Urquides' leadership continues to exert influence on national bilingual education programs. Today, the Tucson model is frequently described as the "cradle" of bilingual education (in Arizona), and Urquides is referred to as the "Mother of Bilingual Education" in the United States. In a 1985 interview, fellow Tucson education leader Adalberto Guerrero recalled that Urquides led all of these efforts, and thus rightly earned her title. In an interview, he reflected, "And who led us by the hand to the meeting with these men from Washington? It had been Maria. And who had been responsible for the symposium to take place here in Tucson? It was Maria. Therefore, we gave her that nickname because it was she who moved and fought in order that bilingual education could become a reality in the United States". (Note: [original: "Y quien nos llevaba de la manita a las juntas con estos hombres de Washington? Fue Maria.
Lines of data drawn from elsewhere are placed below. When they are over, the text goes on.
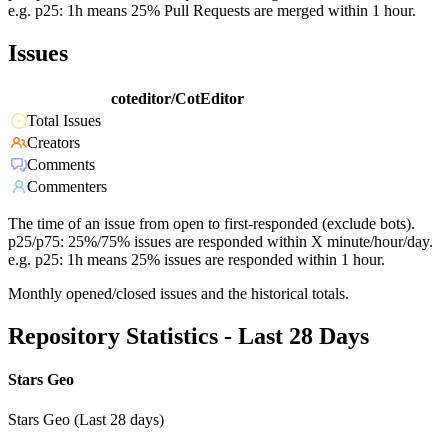
e.g. p25: 1h means 25% Pull Requests are merged within 1 hour.
Issues
coteditor/CotEditor
Total Issues
Creators
Comments
Commenters
The time of an issue from open to first-responded (exclude bots).
p25/p75: 25%/75% issues are responded within X minute/hour/day.
e.g. p25: 1h means 25% issues are responded within 1 hour.
Monthly opened/closed issues and the historical totals.
Repository Statistics - Last 28 Days
Stars Geo
Stars Geo (Last 28 days)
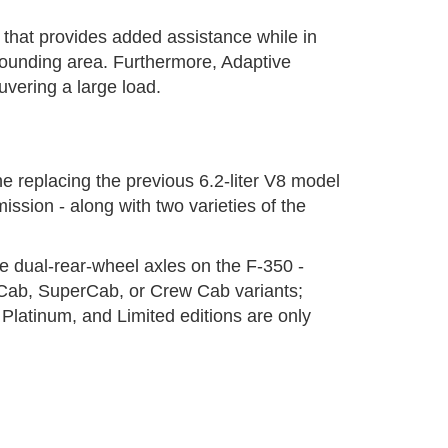
 that provides added assistance while in
rrounding area. Furthermore, Adaptive
vering a large load.
e replacing the previous 6.2-liter V8 model
ssion - along with two varieties of the
he dual-rear-wheel axles on the F-350 -
r Cab, SuperCab, or Crew Cab variants;
latinum, and Limited editions are only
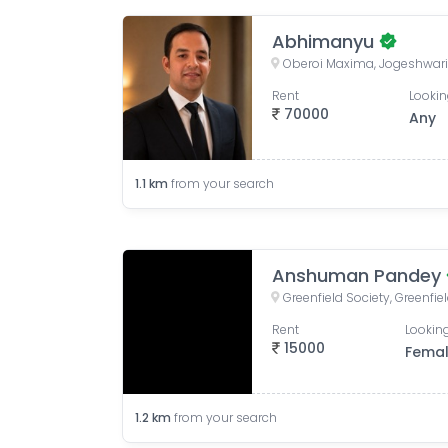
Abhimanyu
Rent
Lookin
70000
Any
1.1
km
from your search
Anshuman Pandey
Rent
Looking
15000
Fema
1.2
km
from your search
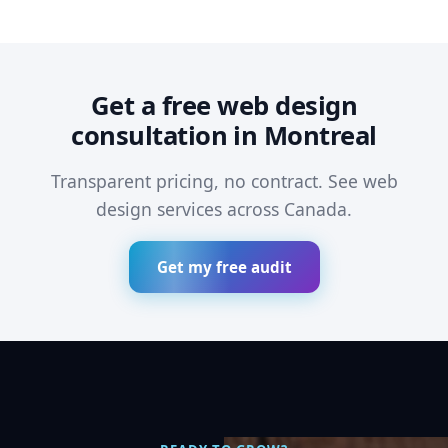
Get a free web design
consultation in Montreal
Transparent pricing, no contract. See
web
design services across Canada
.
Get my free audit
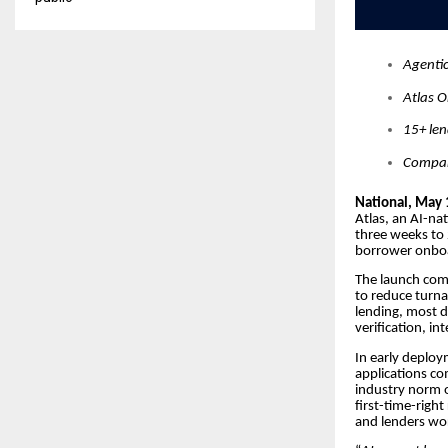
Agentic
Atlas O
15+ le
Compan
National, May 
Atlas, an AI-na
three weeks to
borrower onboar
The launch come
to reduce turna
lending, most d
verification, i
In early deploy
applications co
industry norm o
first-time-right
and lenders wor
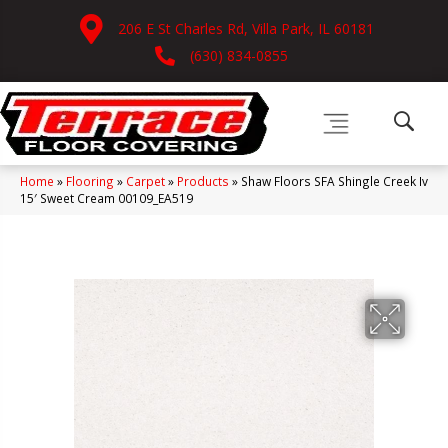
206 E St Charles Rd, Villa Park, IL 60181
(630) 834-0855
Home
»
Flooring
»
Carpet
»
Products
»
Shaw Floors SFA Shingle Creek Iv
15′ Sweet Cream 00109_EA519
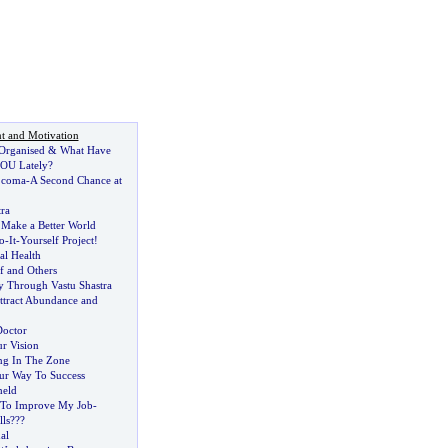
t and Motivation
 Organised
&
What Have
OU Lately
?
 coma
-
A Second Chance at
ra
 Make a Better World
o
-
It
-
Yourself Project
!
al Health
f and Others
y Through Vastu Shastra
ttract Abundance and
Doctor
r Vision
ng In The Zone
ur Way To Success
held
 To Improve My Job
-
lls
??
?
al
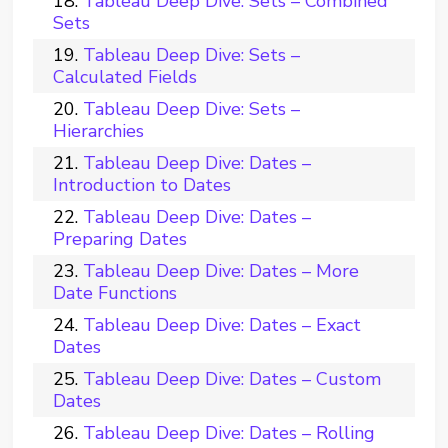
Tableau Deep Dive: Sets – Combined
Sets
Tableau Deep Dive: Sets –
Calculated Fields
Tableau Deep Dive: Sets –
Hierarchies
Tableau Deep Dive: Dates –
Introduction to Dates
Tableau Deep Dive: Dates –
Preparing Dates
Tableau Deep Dive: Dates – More
Date Functions
Tableau Deep Dive: Dates – Exact
Dates
Tableau Deep Dive: Dates – Custom
Dates
Tableau Deep Dive: Dates – Rolling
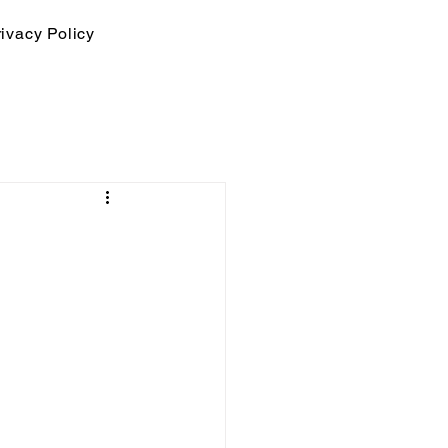
ivacy Policy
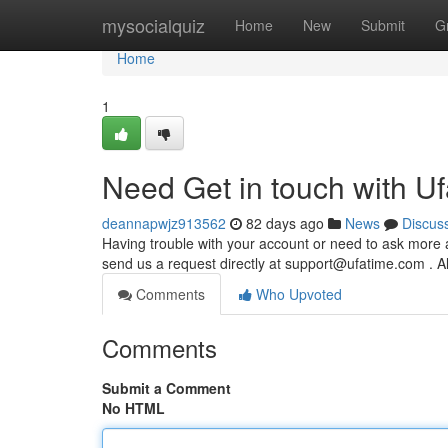
Home
mysocialquiz
Home
New
Submit
G
Home
1
Need Get in touch with U
deannapwjz913562
82 days ago
News
Discus
Having trouble with your account or need to ask more a
send us a request directly at
support@ufatime.com
. A
Comments
Who Upvoted
Comments
Submit a Comment
No HTML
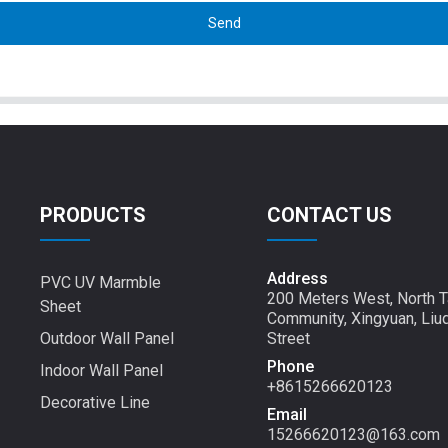
Send
PRODUCTS
CONTACT US
Address
PVC UV Marmble
200 Meters West, North T
Sheet
Community, Xingyuan, Liu
Outdoor Wall Panel
Street
Phone
Indoor Wall Panel
+8615266620123
Decorative Line
Email
15266620123@163.com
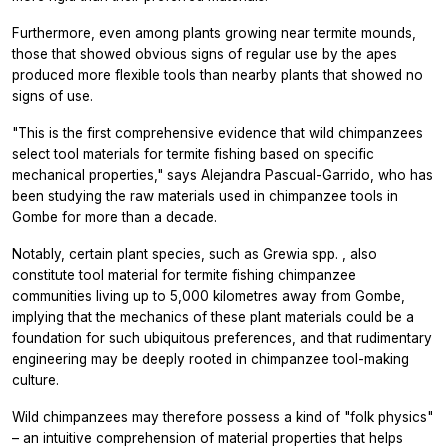
Furthermore, even among plants growing near termite mounds,
those that showed obvious signs of regular use by the apes
produced more flexible tools than nearby plants that showed no
signs of use.
"This is the first comprehensive evidence that wild chimpanzees
select tool materials for termite fishing based on specific
mechanical properties," says Alejandra Pascual-Garrido, who has
been studying the raw materials used in chimpanzee tools in
Gombe for more than a decade.
Notably, certain plant species, such as
Grewia spp.
, also
constitute tool material for termite fishing chimpanzee
communities living up to 5,000 kilometres away from Gombe,
implying that the mechanics of these plant materials could be a
foundation for such ubiquitous preferences, and that rudimentary
engineering may be deeply rooted in chimpanzee tool-making
culture.
Wild chimpanzees may therefore possess a kind of "folk physics"
– an intuitive comprehension of material properties that helps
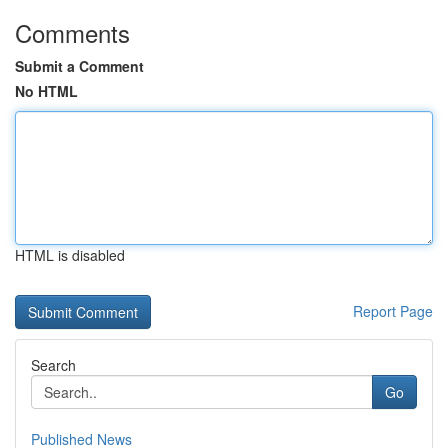
Comments
Submit a Comment
No HTML
HTML is disabled
Report Page
Search
Go
Published News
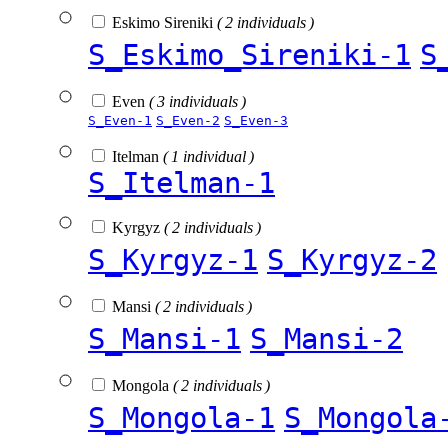
Eskimo Sireniki
( 2 individuals )
S_Eskimo_Sireniki-1
S
Even
( 3 individuals )
S_Even-1
S_Even-2
S_Even-3
Itelman
( 1 individual )
S_Itelman-1
Kyrgyz
( 2 individuals )
S_Kyrgyz-1
S_Kyrgyz-2
Mansi
( 2 individuals )
S_Mansi-1
S_Mansi-2
Mongola
( 2 individuals )
S_Mongola-1
S_Mongola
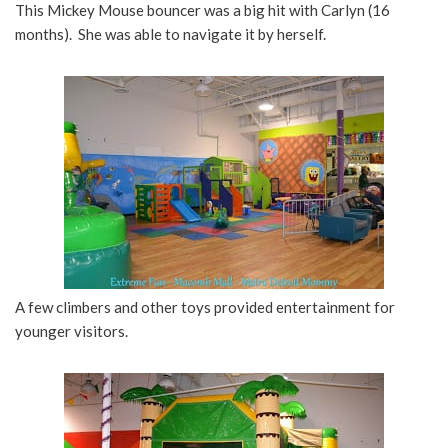
This Mickey Mouse bouncer was a big hit with Carlyn (16
months). She was able to navigate it by herself.
A few climbers and other toys provided entertainment for
younger visitors.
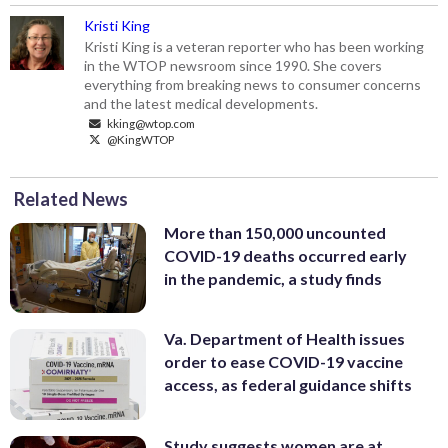
Kristi King
Kristi King is a veteran reporter who has been working
in the WTOP newsroom since 1990. She covers
everything from breaking news to consumer concerns
and the latest medical developments.
kking@wtop.com
@KingWTOP
Related News
More than 150,000 uncounted
COVID-19 deaths occurred early
in the pandemic, a study finds
Va. Department of Health issues
order to ease COVID-19 vaccine
access, as federal guidance shifts
Study suggests women are at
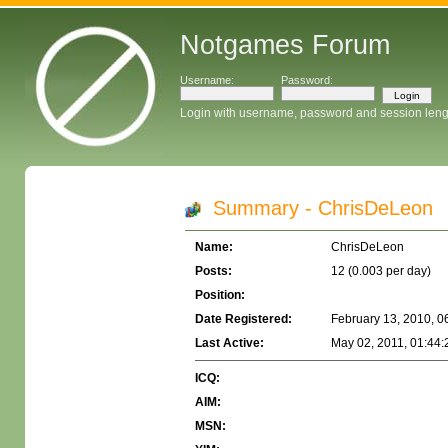
Notgames Forum
Username:
Password:
Login with username, password and session leng
Summary - ChrisDeLeon
Name:
ChrisDeLeon
Posts:
12 (0.003 per day)
Position:
Date Registered:
February 13, 2010, 0
Last Active:
May 02, 2011, 01:44
ICQ:
AIM:
MSN:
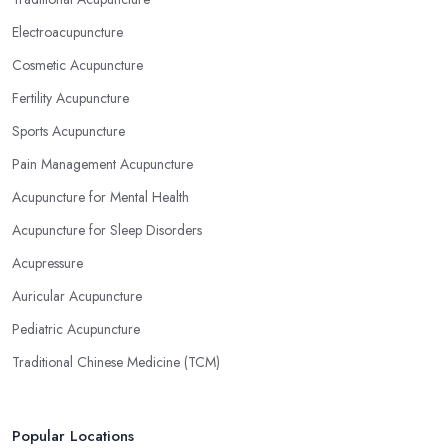
Electroacupuncture
Cosmetic Acupuncture
Fertility Acupuncture
Sports Acupuncture
Pain Management Acupuncture
Acupuncture for Mental Health
Acupuncture for Sleep Disorders
Acupressure
Auricular Acupuncture
Pediatric Acupuncture
Traditional Chinese Medicine (TCM)
Popular Locations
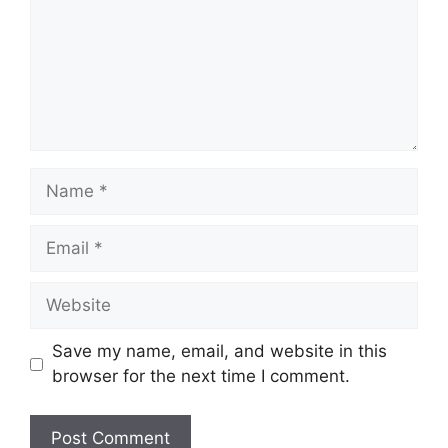
Name
Email
Website
Save my name, email, and website in this
browser for the next time I comment.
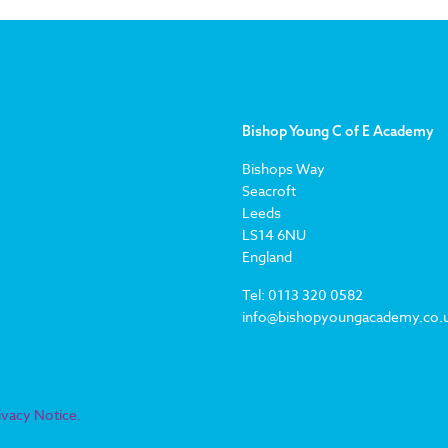
Bishop Young C of E Academy
Bishops Way
Seacroft
Leeds
LS14 6NU
England
Tel: 0113 320 0582
info@bishopyoungacademy.co.
ivacy Notice.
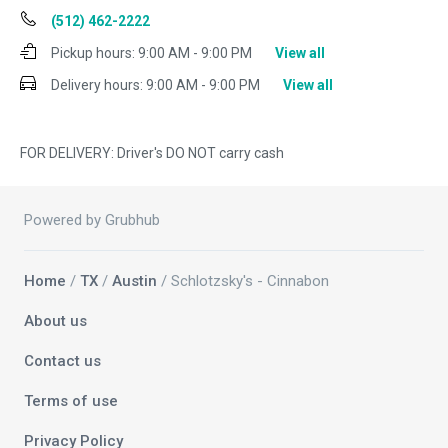
(512) 462-2222
Pickup hours:
9:00 AM - 9:00 PM
View all
Delivery hours:
9:00 AM - 9:00 PM
View all
FOR DELIVERY: Driver's DO NOT carry cash
Powered by Grubhub
Home
/
TX
/
Austin
/ Schlotzsky's - Cinnabon
About us
Contact us
Terms of use
Privacy Policy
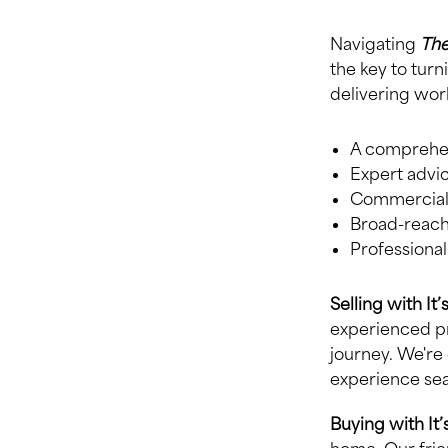
Navigating
The
the key to turn
delivering worl
A comprehens
Expert advic
Commercial-
Broad-reachi
Professiona
Selling with It
experienced pr
journey. We're
experience se
Buying with It’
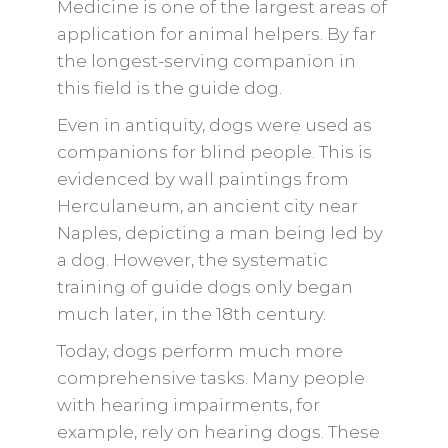
Medicine is one of the largest areas of
application for animal helpers. By far
the longest-serving companion in
this field is the guide dog.
Even in antiquity, dogs were used as
companions for blind people. This is
evidenced by wall paintings from
Herculaneum, an ancient city near
Naples, depicting a man being led by
a dog. However, the systematic
training of guide dogs only began
much later, in the 18th century.
Today, dogs perform much more
comprehensive tasks. Many people
with hearing impairments, for
example, rely on hearing dogs. These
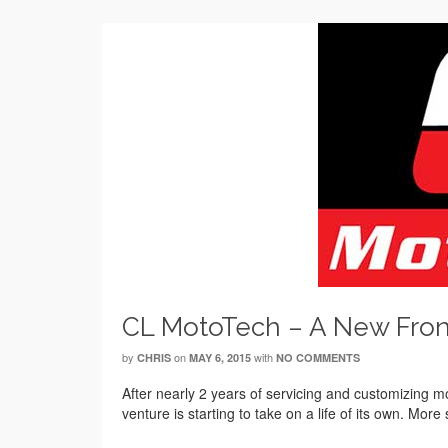
CL MotoTech – A New Fron
by
on
with
CHRIS
MAY 6, 2015
NO COMMENTS
After nearly 2 years of servicing and customizing mo
venture is starting to take on a life of its own. More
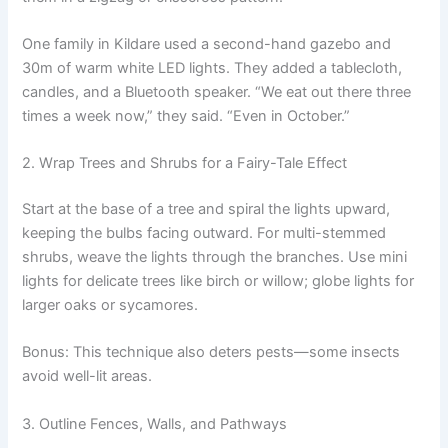
One family in Kildare used a second-hand gazebo and
30m of warm white LED lights. They added a tablecloth,
candles, and a Bluetooth speaker. “We eat out there three
times a week now,” they said. “Even in October.”
2. Wrap Trees and Shrubs for a Fairy-Tale Effect
Start at the base of a tree and spiral the lights upward,
keeping the bulbs facing outward. For multi-stemmed
shrubs, weave the lights through the branches. Use mini
lights for delicate trees like birch or willow; globe lights for
larger oaks or sycamores.
Bonus: This technique also deters pests—some insects
avoid well-lit areas.
3. Outline Fences, Walls, and Pathways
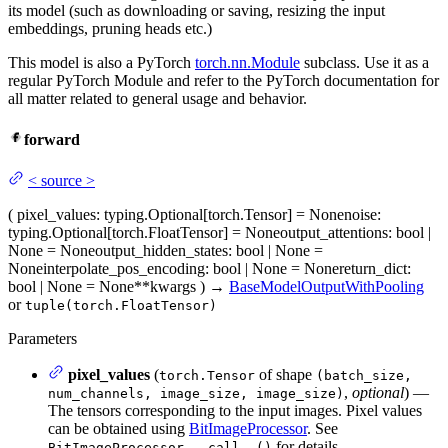
its model (such as downloading or saving, resizing the input
embeddings, pruning heads etc.)
This model is also a PyTorch
torch.nn.Module
subclass. Use it as a
regular PyTorch Module and refer to the PyTorch documentation for
all matter related to general usage and behavior.
forward
<
source
>
(
pixel_values
: typing.Optional[torch.Tensor] = None
noise
:
typing.Optional[torch.FloatTensor] = None
output_attentions
: bool |
None = None
output_hidden_states
: bool | None =
None
interpolate_pos_encoding
: bool | None = None
return_dict
:
bool | None = None
**kwargs
)
→
BaseModelOutputWithPooling
or
tuple(torch.FloatTensor)
Parameters
pixel_values
(
of shape
torch.Tensor
(batch_size,
,
optional
) —
num_channels, image_size, image_size)
The tensors corresponding to the input images. Pixel values
can be obtained using
BitImageProcessor
. See
for details
BitImageProcessor.__call__()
Y quien impulso el symposium aqui en Tucson? Maria fue. Asi es que a ella le hemos dado ese sobre nombre por tanto que tuvo que moverse para que al acto de la educacion bilingue se hiciera una realidad en los Estados Unidos"].)

Urquides officially retired from teaching in 1978. She continued to work with numerous organizations until her death in 1994. Urquides was buried at the Holy Hope Catholic Cemetery & Mausoleum.

== Selected service and recognitions ==
Several US presidents appointed Urquides to educational roles. In 1950, Harry S. Truman appointed Urquides to the White House Conference on Children and Youth, and a decade later Dwight D. Eisenhower reappointed Urquides. In 1970, Richard M. Nixon asked her to once again serve on that committee. In 1966, President John F. Kennedy appointed her to the State Advisory Committee to the Civil Rights Commission. At the request of the Lyndon B. Johnson administration, Urquides joined the National Advisory Committee to the Commissioner of Education on Mexican-American Education.

In recognition of her service, Urquides received awards and recognitions from her community, national and regional organizations, and state universities. In 1977, a local elementary school designed to serve disabled students was named in honor of Urquides. She was the first Mexican American woman to have a school named after her in the state of Arizona. University of Arizona Education awards the Maria Urquides Laureate Award each year to faculty committed to bilingual education. The Mexican American Student Association at the University of Arizona provides annual scholarships in her name.

Her personal and family story was published in the book This Land, These Voices. That same story was reprinted in Arizona Memories, which shared memoirs from prominent Arizonans. Urquides appeared in a profile feature within the textbook The Story of the Mexican Americans, written by renowned Mexican American historian Rudy Acuña.

During her lifetime, Urquides served on vast number of community service and educational organizations, including:

- American Red Cross
- Arizona Association of Mexican American Educators
- Arizona Congress of Parents and Teachers
- Arizona Council for Civil Unity
- Arizona State Board of Public Welfare (as chair)
- La Frontera Center
- National Association for Advancement of Colored People
- National Council of Christians and Jews
- Pima Community College Board of Governors (as founding chair)
- Tucson Education Association
- Tucson League for the Public Schools
- Tucson League of Mexican American Women
- YWCA

== Selected awards ==
- Arizona Women's Hall of Fame in 2002.
- Distinguished Citizen Award (1972), University of Arizona Alumni Association
- Distinguished Service Award (1970), National Education Association
- Hall of Fame Award, Profiles of Success Hispanic Leadership, State of Arizona (2000)
- Honorary law degree (1983), University of Arizona
- Human Relations award (1968), National Education Association
- Las Doñas de Los Descendientes del Presidio de Tucson, League of Women Voters of Greater Tucson
- "Maria Urquides Center," chosen for the multi-purpose room at the La Frontera Center's Tucson Clinic
- Medallion of Excellence, Arizona State University
- Medallion of Merit (1984), University of Arizona
- Pioneer Award (1990), National Association for Bilingual Education
- Woman of the Year (1965), League of Mexican American Women (Los Angeles)
- Woman of the Year in Education (1965), Tucson Daily Star
- YWCA Lifetime Achievement (1989)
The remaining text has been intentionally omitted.